• **WORK TO BE COMPLETED**
Copy every line of the following data that includes the string "item".

START DATA FOR ANALYSIS

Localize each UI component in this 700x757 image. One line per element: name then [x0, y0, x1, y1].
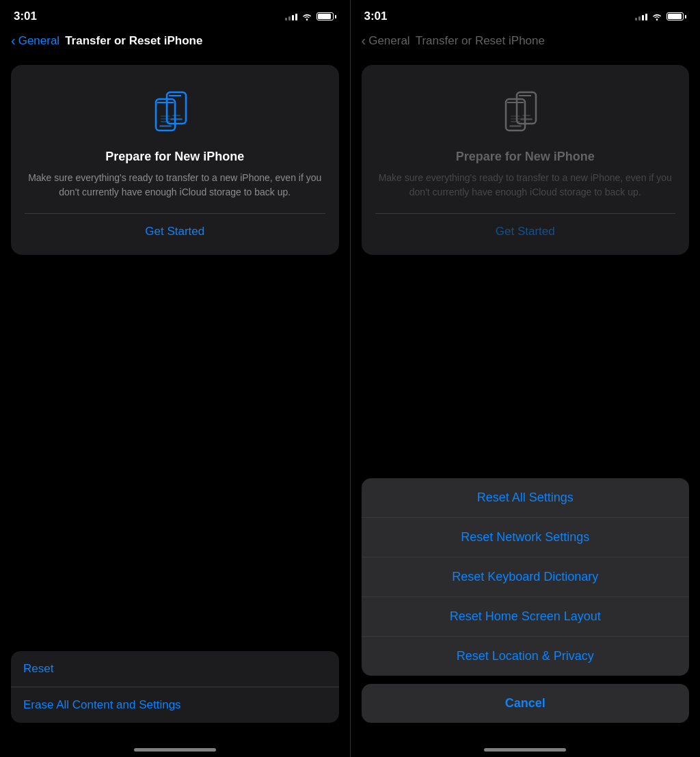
svg-rect-7 [161, 118, 170, 120]
list-item-reset[interactable]: Reset [11, 651, 339, 687]
reset-keyboard-dictionary-option[interactable]: Reset Keyboard Dictionary [362, 558, 690, 597]
back-label-left: General [18, 34, 59, 48]
svg-rect-16 [511, 121, 520, 122]
reset-all-settings-label: Reset All Settings [477, 491, 574, 504]
card-desc-right: Make sure everything's ready to transfer… [375, 171, 676, 199]
reset-all-settings-option[interactable]: Reset All Settings [362, 478, 690, 518]
bottom-list-left: Reset Erase All Content and Settings [11, 651, 339, 723]
svg-rect-12 [522, 115, 530, 116]
svg-rect-8 [161, 115, 170, 117]
status-icons-right [635, 12, 686, 20]
svg-rect-17 [511, 118, 520, 120]
card-desc-left: Make sure everything's ready to transfer… [25, 171, 325, 199]
status-icons-left [285, 12, 336, 20]
prepare-card-left: Prepare for New iPhone Make sure everyth… [11, 65, 339, 255]
list-item-erase[interactable]: Erase All Content and Settings [11, 687, 339, 723]
cancel-button[interactable]: Cancel [362, 684, 690, 723]
wifi-icon-right [651, 12, 662, 20]
svg-rect-2 [172, 115, 180, 116]
card-divider-right [375, 213, 676, 214]
reset-label: Reset [23, 662, 53, 675]
back-label-right: General [368, 34, 409, 48]
transfer-icon-right [498, 84, 552, 139]
svg-rect-15 [509, 125, 522, 127]
reset-options: Reset All Settings Reset Network Setting… [362, 478, 690, 676]
cancel-label: Cancel [505, 696, 546, 710]
prepare-card-right: Prepare for New iPhone Make sure everyth… [362, 65, 690, 255]
back-button-left[interactable]: ‹ General [11, 33, 59, 49]
svg-rect-5 [159, 125, 172, 127]
wifi-icon [301, 12, 312, 20]
reset-network-settings-label: Reset Network Settings [461, 530, 589, 544]
page-title-left: Transfer or Reset iPhone [65, 34, 202, 48]
get-started-button-left[interactable]: Get Started [145, 225, 204, 238]
battery-icon [317, 12, 336, 20]
nav-bar-right: ‹ General Transfer or Reset iPhone [351, 30, 701, 54]
status-bar-left: 3:01 [0, 0, 350, 30]
card-title-right: Prepare for New iPhone [456, 150, 595, 164]
chevron-left-icon-right: ‹ [362, 33, 366, 49]
transfer-icon-left [148, 84, 202, 139]
reset-home-screen-layout-option[interactable]: Reset Home Screen Layout [362, 597, 690, 637]
status-bar-right: 3:01 [351, 0, 701, 30]
signal-icon-right [635, 12, 647, 20]
right-panel: 3:01 ‹ General Transfer or Reset iPhone [351, 0, 701, 757]
card-divider-left [25, 213, 325, 214]
get-started-button-right: Get Started [496, 225, 555, 238]
svg-rect-11 [520, 118, 533, 120]
svg-rect-6 [161, 121, 170, 122]
home-indicator-right [484, 748, 566, 752]
svg-rect-18 [511, 115, 520, 117]
nav-bar-left: ‹ General Transfer or Reset iPhone [0, 30, 350, 54]
action-sheet: Reset All Settings Reset Network Setting… [362, 478, 690, 723]
reset-location-privacy-option[interactable]: Reset Location & Privacy [362, 637, 690, 676]
svg-rect-1 [170, 118, 183, 120]
left-panel: 3:01 ‹ General Transfer or Reset iPhone [0, 0, 350, 757]
back-button-right: ‹ General [362, 33, 410, 49]
card-title-left: Prepare for New iPhone [105, 150, 244, 164]
time-right: 3:01 [364, 10, 388, 23]
battery-icon-right [667, 12, 686, 20]
reset-home-screen-layout-label: Reset Home Screen Layout [450, 609, 601, 623]
erase-label: Erase All Content and Settings [23, 698, 181, 711]
page-title-right: Transfer or Reset iPhone [416, 34, 545, 48]
signal-icon [285, 12, 297, 20]
chevron-left-icon: ‹ [11, 33, 16, 49]
time-left: 3:01 [14, 10, 37, 23]
reset-keyboard-dictionary-label: Reset Keyboard Dictionary [452, 570, 598, 583]
reset-network-settings-option[interactable]: Reset Network Settings [362, 518, 690, 558]
home-indicator-left [134, 748, 216, 752]
reset-location-privacy-label: Reset Location & Privacy [457, 649, 594, 663]
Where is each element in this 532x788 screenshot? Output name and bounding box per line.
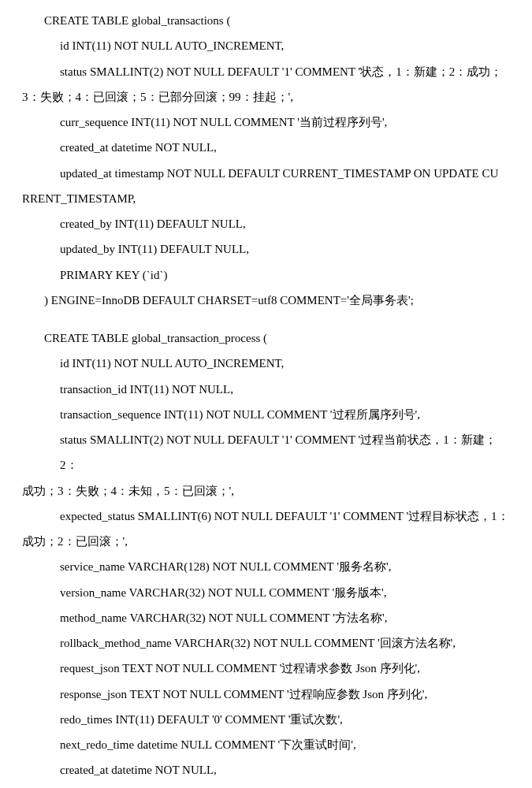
- code-line-wrap: 成功；2：已回滚；',: [22, 529, 510, 554]
- code-line: status SMALLINT(2) NOT NULL DEFAULT '1' …: [22, 427, 510, 478]
- code-text: CREATE TABLE global_transaction_process …: [44, 332, 267, 344]
- code-text: request_json TEXT NOT NULL COMMENT '过程请求…: [60, 662, 420, 675]
- code-text: updated_at timestamp NOT NULL DEFAULT CU…: [60, 167, 498, 180]
- spacer: [22, 313, 510, 325]
- code-line: created_at datetime NOT NULL,: [22, 135, 510, 160]
- code-line: expected_status SMALLINT(6) NOT NULL DEF…: [22, 504, 510, 529]
- code-line: created_by INT(11) DEFAULT NULL,: [22, 211, 510, 236]
- code-line: redo_times INT(11) DEFAULT '0' COMMENT '…: [22, 707, 510, 732]
- code-line: version_name VARCHAR(32) NOT NULL COMMEN…: [22, 580, 510, 605]
- code-line: updated_by INT(11) DEFAULT NULL,: [22, 236, 510, 262]
- code-line: id INT(11) NOT NULL AUTO_INCREMENT,: [22, 351, 510, 376]
- code-text: transaction_sequence INT(11) NOT NULL CO…: [60, 408, 420, 421]
- code-line: updated_at timestamp NOT NULL DEFAULT CU…: [22, 161, 510, 186]
- code-line: created_at datetime NOT NULL,: [22, 757, 510, 782]
- code-text: created_by INT(11) DEFAULT NULL,: [60, 217, 246, 230]
- code-text: service_name VARCHAR(128) NOT NULL COMME…: [60, 560, 391, 573]
- code-line: PRIMARY KEY (`id`): [22, 262, 510, 288]
- code-line: id INT(11) NOT NULL AUTO_INCREMENT,: [22, 33, 510, 58]
- code-text: curr_sequence INT(11) NOT NULL COMMENT '…: [60, 116, 387, 128]
- code-line: updated_at timestamp NOT NULL DEFAULT CU…: [22, 783, 510, 789]
- code-text: status SMALLINT(2) NOT NULL DEFAULT '1' …: [60, 433, 497, 471]
- code-line: CREATE TABLE global_transaction_process …: [22, 325, 510, 351]
- code-text: response_json TEXT NOT NULL COMMENT '过程响…: [60, 688, 427, 701]
- code-line: transaction_id INT(11) NOT NULL,: [22, 377, 510, 402]
- code-text: ) ENGINE=InnoDB DEFAULT CHARSET=utf8 COM…: [44, 294, 414, 307]
- code-line: rollback_method_name VARCHAR(32) NOT NUL…: [22, 630, 510, 656]
- code-text: redo_times INT(11) DEFAULT '0' COMMENT '…: [60, 713, 343, 726]
- code-text: status SMALLINT(2) NOT NULL DEFAULT '1' …: [60, 65, 502, 78]
- code-text: CREATE TABLE global_transactions (: [44, 14, 230, 27]
- code-line-wrap: 3：失败；4：已回滚；5：已部分回滚；99：挂起；',: [22, 84, 510, 110]
- code-text: 3：失败；4：已回滚；5：已部分回滚；99：挂起；',: [22, 91, 293, 103]
- code-line: transaction_sequence INT(11) NOT NULL CO…: [22, 402, 510, 427]
- code-text: 成功；2：已回滚；',: [22, 535, 128, 548]
- code-line-wrap: 成功；3：失败；4：未知，5：已回滚；',: [22, 478, 510, 504]
- code-text: RRENT_TIMESTAMP,: [22, 192, 136, 205]
- code-text: 成功；3：失败；4：未知，5：已回滚；',: [22, 485, 234, 497]
- code-text: method_name VARCHAR(32) NOT NULL COMMENT…: [60, 611, 387, 624]
- code-line: request_json TEXT NOT NULL COMMENT '过程请求…: [22, 656, 510, 681]
- code-text: next_redo_time datetime NULL COMMENT '下次…: [60, 738, 356, 751]
- code-line: method_name VARCHAR(32) NOT NULL COMMENT…: [22, 605, 510, 630]
- code-text: created_at datetime NOT NULL,: [60, 141, 217, 154]
- sql-document: CREATE TABLE global_transactions ( id IN…: [22, 8, 510, 788]
- code-text: PRIMARY KEY (`id`): [60, 269, 167, 281]
- code-line: curr_sequence INT(11) NOT NULL COMMENT '…: [22, 110, 510, 135]
- code-text: transaction_id INT(11) NOT NULL,: [60, 383, 233, 396]
- code-line: service_name VARCHAR(128) NOT NULL COMME…: [22, 554, 510, 579]
- code-line: status SMALLINT(2) NOT NULL DEFAULT '1' …: [22, 59, 510, 84]
- code-text: created_at datetime NOT NULL,: [60, 764, 217, 776]
- code-line: response_json TEXT NOT NULL COMMENT '过程响…: [22, 682, 510, 707]
- code-text: id INT(11) NOT NULL AUTO_INCREMENT,: [60, 39, 284, 52]
- code-text: id INT(11) NOT NULL AUTO_INCREMENT,: [60, 357, 284, 370]
- code-line-wrap: RRENT_TIMESTAMP,: [22, 186, 510, 211]
- code-text: rollback_method_name VARCHAR(32) NOT NUL…: [60, 637, 456, 649]
- code-line: next_redo_time datetime NULL COMMENT '下次…: [22, 732, 510, 757]
- code-line: ) ENGINE=InnoDB DEFAULT CHARSET=utf8 COM…: [22, 288, 510, 313]
- code-line: CREATE TABLE global_transactions (: [22, 8, 510, 33]
- code-text: expected_status SMALLINT(6) NOT NULL DEF…: [60, 510, 509, 522]
- code-text: version_name VARCHAR(32) NOT NULL COMMEN…: [60, 586, 387, 599]
- code-text: updated_by INT(11) DEFAULT NULL,: [60, 243, 249, 255]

END DATA FOR ANALYSIS

• **OUTPUT OF THE TASK**
list-item-reset[interactable]: Reset [11, 651, 339, 687]
list-item-erase[interactable]: Erase All Content and Settings [11, 687, 339, 723]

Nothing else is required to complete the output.